Longing and Belonging:
Memoir of an Artist’s Life, Volume 2
In this second volume of An Artist’s Life, once again, the sudden layoff of my partner is the story’s trigger as I’m forced to leave my home and garden of thirty years. I tell myself it’s change that brings evolution. A benefit that, at times, I am wary of claiming. What happens when you are forced to leave a place where your identity is so deeply entwined?
I search backward, looking for patterns and connections. The fingerprints of the past are both softened and intensified when viewed through the shifting lens of time. The emotional baggage of experiences, not just the facts, are the guideposts. With the benefit of hindsight, we can see the illuminating through line, but it’s seldom linear. Poetry becomes the perfect vehicle to express the complex intermingling of grief, love, beauty, and belonging.
The Company You Keep
You ask me about my childhood?
Willows and river and swamp
Canoes and woods and wildflowers.
Memories you ask?
One day one month one season blur.
When winter breaks
I search sun-dappled spot on south facing wooded slope
for hepatica, wood trout, and spring beauty.
Dutchman’s breeches and squirrel corn
whose flowers can only be pollinated
by long tongues of bumblebees.
I crouch by vernal pond
as pairs of trilling toads lay long strings of eggs with black dots
and croaking frogs produce gelatinous globs
that go from round to oblong
sprout tiny arms and legs
lose their tails
hop away.
Oasis dries and disappears for another year.
Skunk cabbage is bright beacon in swampy patch.
Rotting flesh odor attracts early flies and beetles.
They gather on yellow spike tucked within the purple hood-like spathe.
First food of the season for emerging pollinators.
Which came first?
The scented-bloom or the hatch?
Synchronous dance dictated by evolution.
Dappled light lights forest floor,
ephemeral flowers burst into bloom.
A short window of reproductive urgency
before canopy fills with broad green leaves
and consumes the rays of sunlight.
Pale dogwood, witch-hazel, and hornbeam bloom at border.
Understory fills in the spaces.
No dolls for me,
or coloring books with dictated lines.
I build terrariums habitats
for silver-dollar sized turtles
purchased at the dime store
for fifty cents.
Turtles are eager for offerings I gather from fallen logs.
Bark falls off,
revealing colonies of centipedes and pill bugs.
Beetles carve elaborate hieroglyphics.
Carpenter ant workers race to relocate plump white eggs.
I replace wooden covering
roll log back into leaf litter depression.
Turtles will eat dried flakes after all.
Beech tree bounty of triangle-shaped nuts
are sought by squirrels
who race up and down thick trunks,
race in and out of the canopy,
chase competition from their territory.
Neighbor boys with BB guns hunt unlucky ones who wander off protected land.
No wonder our canopy is premium real estate.
I swing from wild grape vine as thick as my wrist.
Vine dangles from canopy top
In autumn
clusters of small seed-filled tart fruit appear.
Golden Field Guides used to travel in my pocket
But no longer necessary as I know their names.
I am tutored by nature twelve months of the year.

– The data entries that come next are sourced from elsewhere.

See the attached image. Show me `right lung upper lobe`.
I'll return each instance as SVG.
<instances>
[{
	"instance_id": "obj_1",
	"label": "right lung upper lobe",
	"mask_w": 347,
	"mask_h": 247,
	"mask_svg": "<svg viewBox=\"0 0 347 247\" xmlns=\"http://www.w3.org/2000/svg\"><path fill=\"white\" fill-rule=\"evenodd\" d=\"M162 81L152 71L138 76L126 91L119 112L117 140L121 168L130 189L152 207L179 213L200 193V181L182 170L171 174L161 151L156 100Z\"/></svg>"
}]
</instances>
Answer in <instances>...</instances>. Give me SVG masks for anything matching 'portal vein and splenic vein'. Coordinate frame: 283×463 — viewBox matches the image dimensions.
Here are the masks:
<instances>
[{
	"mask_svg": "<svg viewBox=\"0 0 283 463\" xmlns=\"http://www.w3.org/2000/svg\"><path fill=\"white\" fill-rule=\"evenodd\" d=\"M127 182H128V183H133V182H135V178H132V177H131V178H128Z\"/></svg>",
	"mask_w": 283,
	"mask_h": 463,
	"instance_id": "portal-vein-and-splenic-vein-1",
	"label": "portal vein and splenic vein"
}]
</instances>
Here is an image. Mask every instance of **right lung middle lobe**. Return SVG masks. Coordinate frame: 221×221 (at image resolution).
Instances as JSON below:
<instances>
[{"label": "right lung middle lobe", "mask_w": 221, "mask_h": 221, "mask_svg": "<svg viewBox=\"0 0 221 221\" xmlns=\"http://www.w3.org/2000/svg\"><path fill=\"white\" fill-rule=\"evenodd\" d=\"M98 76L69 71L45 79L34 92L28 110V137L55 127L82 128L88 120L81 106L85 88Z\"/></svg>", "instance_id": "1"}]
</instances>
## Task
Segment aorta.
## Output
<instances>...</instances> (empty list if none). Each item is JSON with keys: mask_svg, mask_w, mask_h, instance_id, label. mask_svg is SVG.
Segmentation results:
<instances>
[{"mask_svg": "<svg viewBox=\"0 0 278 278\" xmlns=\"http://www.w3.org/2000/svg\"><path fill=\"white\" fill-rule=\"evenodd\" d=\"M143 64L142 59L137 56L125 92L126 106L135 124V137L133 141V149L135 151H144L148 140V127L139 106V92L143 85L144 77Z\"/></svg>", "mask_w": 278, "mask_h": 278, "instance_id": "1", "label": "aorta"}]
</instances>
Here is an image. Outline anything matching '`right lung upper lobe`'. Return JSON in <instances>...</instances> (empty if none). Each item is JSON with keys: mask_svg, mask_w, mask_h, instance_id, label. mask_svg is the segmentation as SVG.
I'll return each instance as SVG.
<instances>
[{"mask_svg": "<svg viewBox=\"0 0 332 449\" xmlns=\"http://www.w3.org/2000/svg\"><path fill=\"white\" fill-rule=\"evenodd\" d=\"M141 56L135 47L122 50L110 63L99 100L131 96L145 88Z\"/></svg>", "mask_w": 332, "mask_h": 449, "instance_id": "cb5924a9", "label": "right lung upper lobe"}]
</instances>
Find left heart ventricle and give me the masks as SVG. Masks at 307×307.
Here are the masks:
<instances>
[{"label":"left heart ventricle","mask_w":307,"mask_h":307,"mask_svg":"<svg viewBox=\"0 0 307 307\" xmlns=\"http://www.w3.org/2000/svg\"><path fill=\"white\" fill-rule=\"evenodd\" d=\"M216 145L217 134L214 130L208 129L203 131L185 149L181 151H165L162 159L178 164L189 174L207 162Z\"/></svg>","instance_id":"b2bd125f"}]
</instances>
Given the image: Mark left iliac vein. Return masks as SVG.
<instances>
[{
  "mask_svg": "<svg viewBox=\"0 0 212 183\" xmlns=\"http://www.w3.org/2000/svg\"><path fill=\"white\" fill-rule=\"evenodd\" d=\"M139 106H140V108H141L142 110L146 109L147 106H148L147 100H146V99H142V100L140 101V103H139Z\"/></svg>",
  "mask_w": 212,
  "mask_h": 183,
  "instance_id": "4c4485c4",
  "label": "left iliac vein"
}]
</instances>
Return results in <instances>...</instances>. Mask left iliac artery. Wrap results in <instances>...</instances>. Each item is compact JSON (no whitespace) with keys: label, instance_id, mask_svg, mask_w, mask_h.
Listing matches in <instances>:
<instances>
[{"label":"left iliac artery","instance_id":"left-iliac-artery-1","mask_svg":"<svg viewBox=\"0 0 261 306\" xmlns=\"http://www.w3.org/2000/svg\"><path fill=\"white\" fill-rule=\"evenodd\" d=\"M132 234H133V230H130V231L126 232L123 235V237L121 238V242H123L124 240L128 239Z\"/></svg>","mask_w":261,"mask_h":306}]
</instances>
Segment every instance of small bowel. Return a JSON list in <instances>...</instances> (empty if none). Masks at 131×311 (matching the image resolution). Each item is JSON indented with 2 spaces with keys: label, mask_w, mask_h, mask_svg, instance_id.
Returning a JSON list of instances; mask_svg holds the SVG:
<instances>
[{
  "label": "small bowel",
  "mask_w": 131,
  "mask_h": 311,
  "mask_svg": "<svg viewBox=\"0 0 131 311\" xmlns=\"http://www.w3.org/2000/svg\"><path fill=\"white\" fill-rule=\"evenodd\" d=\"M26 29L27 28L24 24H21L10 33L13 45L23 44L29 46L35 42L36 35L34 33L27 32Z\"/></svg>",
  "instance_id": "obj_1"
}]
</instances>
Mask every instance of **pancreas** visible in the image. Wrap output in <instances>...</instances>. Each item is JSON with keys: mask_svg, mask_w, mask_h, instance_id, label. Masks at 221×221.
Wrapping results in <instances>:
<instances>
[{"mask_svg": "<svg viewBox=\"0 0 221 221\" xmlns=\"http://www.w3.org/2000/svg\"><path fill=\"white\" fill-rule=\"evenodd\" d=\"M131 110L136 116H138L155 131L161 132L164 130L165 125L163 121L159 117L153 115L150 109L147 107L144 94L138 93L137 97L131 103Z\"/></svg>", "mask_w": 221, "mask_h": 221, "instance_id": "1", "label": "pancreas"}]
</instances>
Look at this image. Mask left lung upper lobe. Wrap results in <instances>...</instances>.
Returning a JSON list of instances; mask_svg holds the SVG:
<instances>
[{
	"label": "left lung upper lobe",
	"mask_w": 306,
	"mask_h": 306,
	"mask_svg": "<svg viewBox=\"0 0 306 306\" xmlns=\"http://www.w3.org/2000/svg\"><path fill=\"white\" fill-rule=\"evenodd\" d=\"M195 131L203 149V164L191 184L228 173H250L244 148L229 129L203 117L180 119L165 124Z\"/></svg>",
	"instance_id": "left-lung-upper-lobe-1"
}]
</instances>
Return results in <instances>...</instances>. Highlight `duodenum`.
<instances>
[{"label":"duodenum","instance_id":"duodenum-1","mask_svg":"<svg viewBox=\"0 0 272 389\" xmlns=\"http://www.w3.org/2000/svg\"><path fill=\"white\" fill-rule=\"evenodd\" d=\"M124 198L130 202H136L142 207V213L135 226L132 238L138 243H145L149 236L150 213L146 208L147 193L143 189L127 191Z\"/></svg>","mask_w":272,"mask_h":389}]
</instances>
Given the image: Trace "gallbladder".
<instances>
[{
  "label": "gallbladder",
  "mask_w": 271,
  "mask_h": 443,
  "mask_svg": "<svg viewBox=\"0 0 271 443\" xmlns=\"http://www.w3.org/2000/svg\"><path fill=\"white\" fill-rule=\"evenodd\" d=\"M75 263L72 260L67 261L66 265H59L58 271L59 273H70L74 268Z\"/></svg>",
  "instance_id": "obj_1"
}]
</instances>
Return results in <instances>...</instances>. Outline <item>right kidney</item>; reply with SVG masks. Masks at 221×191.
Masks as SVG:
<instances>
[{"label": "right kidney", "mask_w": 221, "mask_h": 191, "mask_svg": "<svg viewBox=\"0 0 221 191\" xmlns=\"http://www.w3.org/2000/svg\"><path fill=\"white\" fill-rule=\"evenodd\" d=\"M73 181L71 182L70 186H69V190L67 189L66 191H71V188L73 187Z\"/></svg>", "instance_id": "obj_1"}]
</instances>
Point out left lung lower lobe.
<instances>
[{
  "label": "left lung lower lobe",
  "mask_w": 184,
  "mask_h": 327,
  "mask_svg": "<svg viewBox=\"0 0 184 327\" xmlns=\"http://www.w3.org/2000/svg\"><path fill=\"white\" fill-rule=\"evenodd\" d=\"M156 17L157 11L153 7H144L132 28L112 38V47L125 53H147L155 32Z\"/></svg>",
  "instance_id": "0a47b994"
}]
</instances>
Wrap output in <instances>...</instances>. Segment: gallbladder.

Two-room church school is miles away.
No worries.
My best friends are here.
Let’s talk
I’ll tell you about my day
while I observe yours.
Vernal pond and I have conversations
about living and change and difficult things.
It doesn’t have a mouth
and yet we commune.
Seasonal Prompt
Husband died at first of autumn
when the seedheads formed
and the leaves turned fiery red and orange.
His body,
like the flaxen wheat and ripening grapes,
fulfilled its mandate,
ready to be subsumed by life cycle’s next phase.
Perhaps he would have preferred going to sleep when winter came.
Hibernating like a fat bear in the woods and not waking up.
I think I would like that.
I could never leave in spring.
Promise of rebirth
counteracting whatever ailed.
Resist the call of the spring peepers and house wrens?
Return of the red-winged blackbirds?
Please let me rally.
And summer?
Fledglings flying
corn stalks growing
Monarch butterflies on the milkweed.
How could I miss that?
As if one could choose.
I think he stayed as long as he could.
Survivors
After summer thunderstorms pass
Earthworms surface
to migrate and mate.
Wet weather enables quick travel without drying out.
Flooded soil reduces oxygen.
Raindrop vibrations sound like predators on the hunt.
Whatever the reason, worms are stranded on sidewalks.
Enough reason to rally a search-and-rescue mission.
Let’s go, I say, as we are released from indoor confinement.
Armed with empty cottage cheese containers
girls zero in on struggling invertebrates.
Their intervention saves them,
a close escape from sun desiccation
or robin’s sharp beak.
Cries of ‘there’s one’ fill the air as we circle the cul-de-sac.
And so, the earthworms and I survive another day.
Perhaps after lunch, we will find an ant hill to observe.
Offer leftover crumbs from lunch,
And watch the ant highway form to swarm the prize.